In a statement to the press, acting Brooklyn District Attorney said, “This defendant can only be described as a financial predator, stealing as much money as he could from as many victims as he could find. Using his knowledge of the law, he repeatedly exploited the victims to enrich himself. I will not allow con artists to profit from Brooklyn’s rising home values, and my Office will continue to target shameful frauds like these.”
Crispino was convicted for his unlawful acts on March 31, 2017. Apart from the forgery he committed on documents he presented to his unsuspecting clients, he was also charged with other felonies. These included counts of third-degree grand larceny, second-degree grand larceny, and first-degree offering a false instrument for filing. Further, the defendant was charged and convicted of second-degree criminal possession of a forged document and for the falsification of business transactions.
According to New York law, an individual indicted for committing the same crime within a ten-year span is regarded a predicate felon.

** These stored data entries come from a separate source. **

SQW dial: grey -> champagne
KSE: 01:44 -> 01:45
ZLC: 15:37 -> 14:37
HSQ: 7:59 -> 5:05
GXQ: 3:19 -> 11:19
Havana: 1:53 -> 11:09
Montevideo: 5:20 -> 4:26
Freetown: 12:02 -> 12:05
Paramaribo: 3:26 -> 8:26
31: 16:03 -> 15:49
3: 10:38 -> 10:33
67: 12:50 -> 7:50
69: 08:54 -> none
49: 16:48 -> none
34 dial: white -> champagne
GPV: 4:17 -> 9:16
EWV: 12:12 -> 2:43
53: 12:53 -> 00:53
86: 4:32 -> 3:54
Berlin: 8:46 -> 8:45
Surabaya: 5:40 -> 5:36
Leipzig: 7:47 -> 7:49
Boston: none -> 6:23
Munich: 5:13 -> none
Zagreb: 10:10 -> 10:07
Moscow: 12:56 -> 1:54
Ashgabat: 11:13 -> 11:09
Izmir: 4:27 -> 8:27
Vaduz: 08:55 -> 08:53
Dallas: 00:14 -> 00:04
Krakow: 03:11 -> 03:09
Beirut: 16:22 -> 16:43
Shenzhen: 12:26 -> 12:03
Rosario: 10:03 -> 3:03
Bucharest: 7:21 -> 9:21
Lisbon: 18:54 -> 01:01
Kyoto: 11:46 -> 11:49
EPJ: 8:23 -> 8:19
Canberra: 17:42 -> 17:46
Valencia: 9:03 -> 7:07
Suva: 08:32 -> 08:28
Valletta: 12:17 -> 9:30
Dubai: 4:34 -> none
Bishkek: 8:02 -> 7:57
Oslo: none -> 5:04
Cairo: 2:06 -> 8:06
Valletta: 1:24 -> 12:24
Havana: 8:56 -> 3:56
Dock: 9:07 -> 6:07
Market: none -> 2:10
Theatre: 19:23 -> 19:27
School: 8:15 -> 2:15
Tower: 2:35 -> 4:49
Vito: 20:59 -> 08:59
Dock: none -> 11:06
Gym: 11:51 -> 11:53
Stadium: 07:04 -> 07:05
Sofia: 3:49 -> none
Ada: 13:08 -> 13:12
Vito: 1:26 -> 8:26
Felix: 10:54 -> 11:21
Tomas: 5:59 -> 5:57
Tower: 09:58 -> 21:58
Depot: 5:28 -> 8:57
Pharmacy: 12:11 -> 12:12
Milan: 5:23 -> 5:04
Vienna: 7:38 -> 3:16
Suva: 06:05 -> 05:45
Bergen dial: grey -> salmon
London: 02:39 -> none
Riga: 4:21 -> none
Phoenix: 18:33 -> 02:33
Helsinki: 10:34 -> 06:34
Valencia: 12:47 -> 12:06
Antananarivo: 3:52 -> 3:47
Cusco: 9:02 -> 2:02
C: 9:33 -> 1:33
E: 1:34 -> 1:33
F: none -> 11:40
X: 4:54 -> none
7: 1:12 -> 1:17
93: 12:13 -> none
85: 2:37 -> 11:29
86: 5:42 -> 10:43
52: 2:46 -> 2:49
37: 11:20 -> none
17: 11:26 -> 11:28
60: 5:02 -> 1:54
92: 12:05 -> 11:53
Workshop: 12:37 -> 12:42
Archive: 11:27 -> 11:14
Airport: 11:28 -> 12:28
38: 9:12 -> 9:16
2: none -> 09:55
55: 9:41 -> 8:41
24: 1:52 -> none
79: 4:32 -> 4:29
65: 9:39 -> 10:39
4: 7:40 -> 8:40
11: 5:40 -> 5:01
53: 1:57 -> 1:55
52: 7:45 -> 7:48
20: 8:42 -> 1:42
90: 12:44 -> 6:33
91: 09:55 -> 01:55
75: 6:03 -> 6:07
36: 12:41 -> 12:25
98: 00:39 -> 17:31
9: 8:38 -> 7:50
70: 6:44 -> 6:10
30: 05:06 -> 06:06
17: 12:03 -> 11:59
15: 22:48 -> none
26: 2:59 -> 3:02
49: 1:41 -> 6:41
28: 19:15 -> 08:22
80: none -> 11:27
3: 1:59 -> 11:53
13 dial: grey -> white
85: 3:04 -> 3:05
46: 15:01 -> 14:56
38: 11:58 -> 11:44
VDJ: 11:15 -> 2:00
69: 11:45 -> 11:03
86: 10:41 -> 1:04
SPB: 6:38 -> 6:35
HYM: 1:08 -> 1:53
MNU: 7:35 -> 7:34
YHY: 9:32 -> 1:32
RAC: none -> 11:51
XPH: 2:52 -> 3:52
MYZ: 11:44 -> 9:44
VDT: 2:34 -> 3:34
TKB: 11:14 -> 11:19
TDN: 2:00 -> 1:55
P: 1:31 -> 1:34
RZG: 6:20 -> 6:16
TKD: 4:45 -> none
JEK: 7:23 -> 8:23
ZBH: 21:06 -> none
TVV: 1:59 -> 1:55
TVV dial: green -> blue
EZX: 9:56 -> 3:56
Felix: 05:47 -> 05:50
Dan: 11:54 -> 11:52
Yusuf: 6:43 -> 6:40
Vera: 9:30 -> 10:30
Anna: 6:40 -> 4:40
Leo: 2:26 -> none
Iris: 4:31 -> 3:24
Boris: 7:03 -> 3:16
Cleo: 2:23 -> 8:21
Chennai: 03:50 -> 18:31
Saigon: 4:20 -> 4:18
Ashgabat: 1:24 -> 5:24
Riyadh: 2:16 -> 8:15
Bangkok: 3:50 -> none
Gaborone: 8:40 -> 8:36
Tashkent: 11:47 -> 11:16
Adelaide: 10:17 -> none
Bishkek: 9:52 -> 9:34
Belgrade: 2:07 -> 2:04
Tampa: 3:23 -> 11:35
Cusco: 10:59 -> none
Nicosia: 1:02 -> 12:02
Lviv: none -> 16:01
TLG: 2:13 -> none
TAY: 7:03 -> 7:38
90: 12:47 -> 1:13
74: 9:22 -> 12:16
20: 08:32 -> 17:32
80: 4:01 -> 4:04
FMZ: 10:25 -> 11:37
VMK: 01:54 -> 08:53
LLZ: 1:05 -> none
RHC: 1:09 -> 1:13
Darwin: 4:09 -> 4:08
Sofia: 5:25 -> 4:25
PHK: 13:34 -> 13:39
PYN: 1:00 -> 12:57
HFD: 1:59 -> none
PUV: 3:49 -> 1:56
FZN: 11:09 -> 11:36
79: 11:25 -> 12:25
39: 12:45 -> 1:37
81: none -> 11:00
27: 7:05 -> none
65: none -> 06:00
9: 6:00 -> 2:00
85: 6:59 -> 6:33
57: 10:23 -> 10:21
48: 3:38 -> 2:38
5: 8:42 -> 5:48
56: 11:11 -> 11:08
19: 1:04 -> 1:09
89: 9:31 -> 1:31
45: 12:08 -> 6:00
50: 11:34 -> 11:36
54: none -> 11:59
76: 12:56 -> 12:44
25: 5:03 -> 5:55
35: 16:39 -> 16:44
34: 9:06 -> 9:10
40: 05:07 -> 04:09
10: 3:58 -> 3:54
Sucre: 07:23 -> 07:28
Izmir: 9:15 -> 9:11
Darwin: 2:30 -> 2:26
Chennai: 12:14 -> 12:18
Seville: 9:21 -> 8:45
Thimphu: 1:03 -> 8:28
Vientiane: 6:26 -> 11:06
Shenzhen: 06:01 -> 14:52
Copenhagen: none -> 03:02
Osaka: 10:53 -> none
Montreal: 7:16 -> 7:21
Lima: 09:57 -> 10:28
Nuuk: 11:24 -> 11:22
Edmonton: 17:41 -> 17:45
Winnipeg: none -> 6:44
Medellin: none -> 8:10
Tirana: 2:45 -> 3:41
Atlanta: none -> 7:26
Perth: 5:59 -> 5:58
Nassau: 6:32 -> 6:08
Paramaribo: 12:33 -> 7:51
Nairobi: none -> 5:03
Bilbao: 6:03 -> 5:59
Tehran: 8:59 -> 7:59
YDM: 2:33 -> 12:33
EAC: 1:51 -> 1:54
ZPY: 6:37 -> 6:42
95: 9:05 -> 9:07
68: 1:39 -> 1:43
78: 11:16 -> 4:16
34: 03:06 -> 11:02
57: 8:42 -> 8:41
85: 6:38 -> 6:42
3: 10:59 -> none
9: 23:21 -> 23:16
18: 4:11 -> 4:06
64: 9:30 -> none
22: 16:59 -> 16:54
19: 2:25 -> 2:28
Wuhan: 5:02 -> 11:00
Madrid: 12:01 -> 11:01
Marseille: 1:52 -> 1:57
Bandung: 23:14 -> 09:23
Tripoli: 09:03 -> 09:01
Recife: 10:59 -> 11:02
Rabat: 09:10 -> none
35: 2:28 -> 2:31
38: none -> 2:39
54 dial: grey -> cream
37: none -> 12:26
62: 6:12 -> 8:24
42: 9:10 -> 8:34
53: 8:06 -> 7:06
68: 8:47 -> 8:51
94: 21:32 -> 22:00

Because of three separate counts of larceny Crispino had committed since 2001, he was considered a repeat offender under this class. The crimes he committed during this period led him to be imprisoned for six years and disbarred. Under most cases, predicate felons face stricter and harsher sentences because of their recurrent actions.
During the hearing, the District Attorney presented the court with occurrences, where already dismissed Crispino continued to dupe clients into thinking he was a lawyer and maximize these dealings for personal gain. The case was centered upon two properties in Brooklyn, located in 35 Bay 7th Street in Bath Beach and 1848 West 7th Street in Gravesend. The two homes were to undergo foreclosure.
The owner of the house on Bay Street sought Crispino’s services, since she had missed mortgage payments but still wanted to keep the house before the bank assumed its ownership. A 95-year old woman was then residing in the house, and it had been her abode for decades. She was desperate to remain within the premises. Because of her late son’s past contact with the defendant, she knew him and presumed he, in his position of the lawyer, could negotiate with the financial institution to let her keep the house. As the attorney, Crispino convinced Bruce Abdenour to assume ownership of the property. Bruce was a close friend of the victim and had been helping her repay loans to achieve financial stability. Also taken in by the defendant’s plans, he made payments to Meritus Group, an organization created by the accused. Crispino had informed Bruce and the woman that the firm would hold the funds paid while negotiations between him and the bank continued. Crispino had also told Bruce he had secured a significant discount on the mortgage payments they were yet to make.
Until April 2013, Meritus and Crispino had received $597,750 from Bruce. Soon after, the homeowner died, and at this point, Bruce requested a statement of the financial proceedings. He received a forged document from the defendant on February 28, 2014 that included details of an agreement and financial transactions between Meritus and Merrill Lynch. The institution, however, had already begun financial proceedings and sought to sell the house to cover costs on the mortgage. Two sisters also interested in buying the property made a down payment on it to Crispino. This fee totaled to $86,800. At the end of 2014, the bank informed Bruce that funding for missed mortgage payments would be made from the property’s sale proceedings, not from the escrow account he had set up with Crispino. Bruce found out the account was then empty. Bruce and the two sisters consequently reported Crispino’s actions to the District Attorney’s office.
In 2011, the defendant also filed a fake deed for a $385,000 house with New York’s Department of Finance. Amusingly, this house had its ownership transferred to Crispino’s Meritus Group for a meager $10. A year later, the same property was put up for “sale, ” and he received $47,500 from a couple interested in the purchase.
Apart from these crimes, Crispino also filed a false mortgage satisfaction document with the City Register. The filing was for the West 7th Property. He then sold this home, which he had never owned, to another unsuspecting couple. In the process, he acquired $252,461.27. He also went further to have another potential buyer of the same property pay $112,000 to clear a lien on the home.
These crimes led to the theft of more than $1 million from all the victims. This case had the overall supervision of Richard Farrell, who acts as the Chief of the District Attorney’s Real Estate Fraud Unit.